RECORDS PROVIDED START

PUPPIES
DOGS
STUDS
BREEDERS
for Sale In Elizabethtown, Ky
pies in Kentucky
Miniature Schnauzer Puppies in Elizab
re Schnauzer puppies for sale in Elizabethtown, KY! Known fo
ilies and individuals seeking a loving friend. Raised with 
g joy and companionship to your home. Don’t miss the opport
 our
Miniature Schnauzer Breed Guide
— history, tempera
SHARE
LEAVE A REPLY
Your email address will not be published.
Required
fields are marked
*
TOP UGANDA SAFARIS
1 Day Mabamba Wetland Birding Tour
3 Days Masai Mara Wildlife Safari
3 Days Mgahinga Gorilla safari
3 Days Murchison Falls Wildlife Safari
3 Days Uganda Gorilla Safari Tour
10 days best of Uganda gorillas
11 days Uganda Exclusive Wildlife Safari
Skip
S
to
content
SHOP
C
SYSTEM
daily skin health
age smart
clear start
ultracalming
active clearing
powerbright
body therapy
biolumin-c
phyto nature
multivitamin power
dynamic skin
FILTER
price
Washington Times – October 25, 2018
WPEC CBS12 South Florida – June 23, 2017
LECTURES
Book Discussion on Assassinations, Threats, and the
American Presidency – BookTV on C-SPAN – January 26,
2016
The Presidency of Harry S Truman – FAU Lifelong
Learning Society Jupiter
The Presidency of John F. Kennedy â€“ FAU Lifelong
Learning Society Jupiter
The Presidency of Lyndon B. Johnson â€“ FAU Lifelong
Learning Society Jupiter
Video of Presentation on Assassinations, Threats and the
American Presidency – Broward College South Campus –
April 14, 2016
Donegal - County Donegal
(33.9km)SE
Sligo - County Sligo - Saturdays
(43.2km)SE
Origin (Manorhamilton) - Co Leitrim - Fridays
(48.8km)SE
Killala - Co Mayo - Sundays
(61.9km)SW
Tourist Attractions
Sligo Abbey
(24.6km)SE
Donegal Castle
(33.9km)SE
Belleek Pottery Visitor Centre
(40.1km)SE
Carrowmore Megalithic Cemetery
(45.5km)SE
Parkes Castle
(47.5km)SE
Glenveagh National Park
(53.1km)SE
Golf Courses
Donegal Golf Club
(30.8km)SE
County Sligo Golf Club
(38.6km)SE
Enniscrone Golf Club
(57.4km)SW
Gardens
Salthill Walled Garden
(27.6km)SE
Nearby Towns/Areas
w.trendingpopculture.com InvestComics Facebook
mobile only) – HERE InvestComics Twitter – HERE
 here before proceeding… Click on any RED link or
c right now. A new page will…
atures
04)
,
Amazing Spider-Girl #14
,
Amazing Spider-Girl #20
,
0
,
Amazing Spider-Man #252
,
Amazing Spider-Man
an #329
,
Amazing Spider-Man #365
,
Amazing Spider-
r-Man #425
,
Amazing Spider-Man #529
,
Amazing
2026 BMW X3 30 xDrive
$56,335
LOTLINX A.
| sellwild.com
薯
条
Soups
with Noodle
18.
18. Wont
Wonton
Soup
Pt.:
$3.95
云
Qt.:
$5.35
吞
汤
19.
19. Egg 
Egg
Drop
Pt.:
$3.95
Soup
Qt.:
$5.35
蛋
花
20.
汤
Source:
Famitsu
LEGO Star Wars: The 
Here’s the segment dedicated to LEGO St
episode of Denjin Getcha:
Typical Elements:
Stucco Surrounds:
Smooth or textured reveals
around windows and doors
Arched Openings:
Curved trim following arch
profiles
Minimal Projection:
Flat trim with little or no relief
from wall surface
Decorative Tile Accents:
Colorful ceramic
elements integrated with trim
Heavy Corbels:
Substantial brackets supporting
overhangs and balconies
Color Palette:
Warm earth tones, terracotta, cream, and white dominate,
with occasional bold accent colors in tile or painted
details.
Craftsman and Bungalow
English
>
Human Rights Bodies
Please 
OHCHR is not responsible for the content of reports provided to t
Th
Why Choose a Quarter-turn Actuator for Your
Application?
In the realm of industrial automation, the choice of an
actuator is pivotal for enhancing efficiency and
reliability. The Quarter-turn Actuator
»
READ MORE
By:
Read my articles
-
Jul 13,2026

RECORDS PROVIDED END
RECORDS PROVIDED START

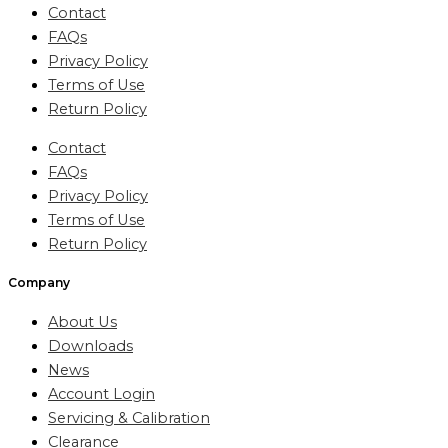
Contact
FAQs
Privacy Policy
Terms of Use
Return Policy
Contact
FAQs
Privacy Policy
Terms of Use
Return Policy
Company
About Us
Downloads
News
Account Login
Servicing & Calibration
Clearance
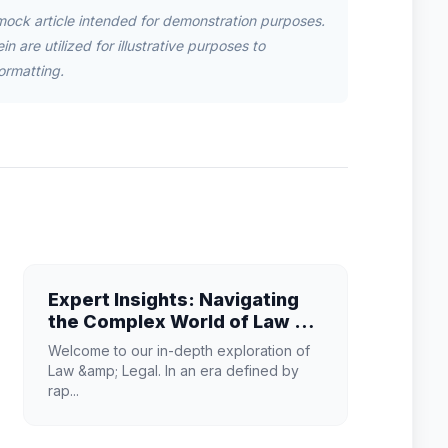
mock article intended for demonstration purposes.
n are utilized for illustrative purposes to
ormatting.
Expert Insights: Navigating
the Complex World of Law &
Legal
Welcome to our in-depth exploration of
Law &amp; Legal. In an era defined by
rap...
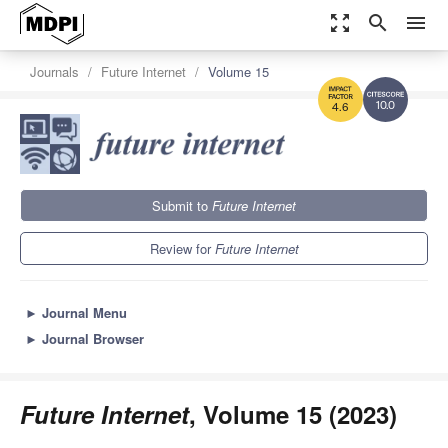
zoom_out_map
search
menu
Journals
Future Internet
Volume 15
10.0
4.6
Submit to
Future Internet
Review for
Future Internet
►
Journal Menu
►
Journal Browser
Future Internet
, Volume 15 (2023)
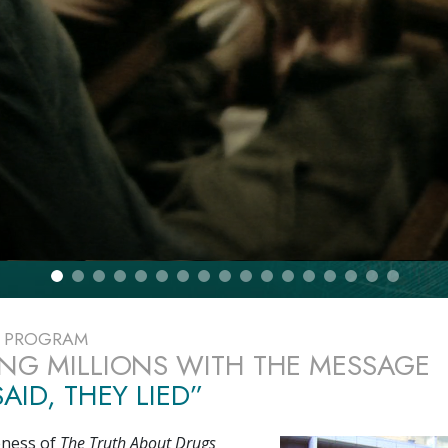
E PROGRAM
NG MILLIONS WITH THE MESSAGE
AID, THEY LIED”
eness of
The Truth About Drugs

RECORDS PROVIDED END

Counting only lines that contain the word "American", state how many appear in the entries, and add nothing.

2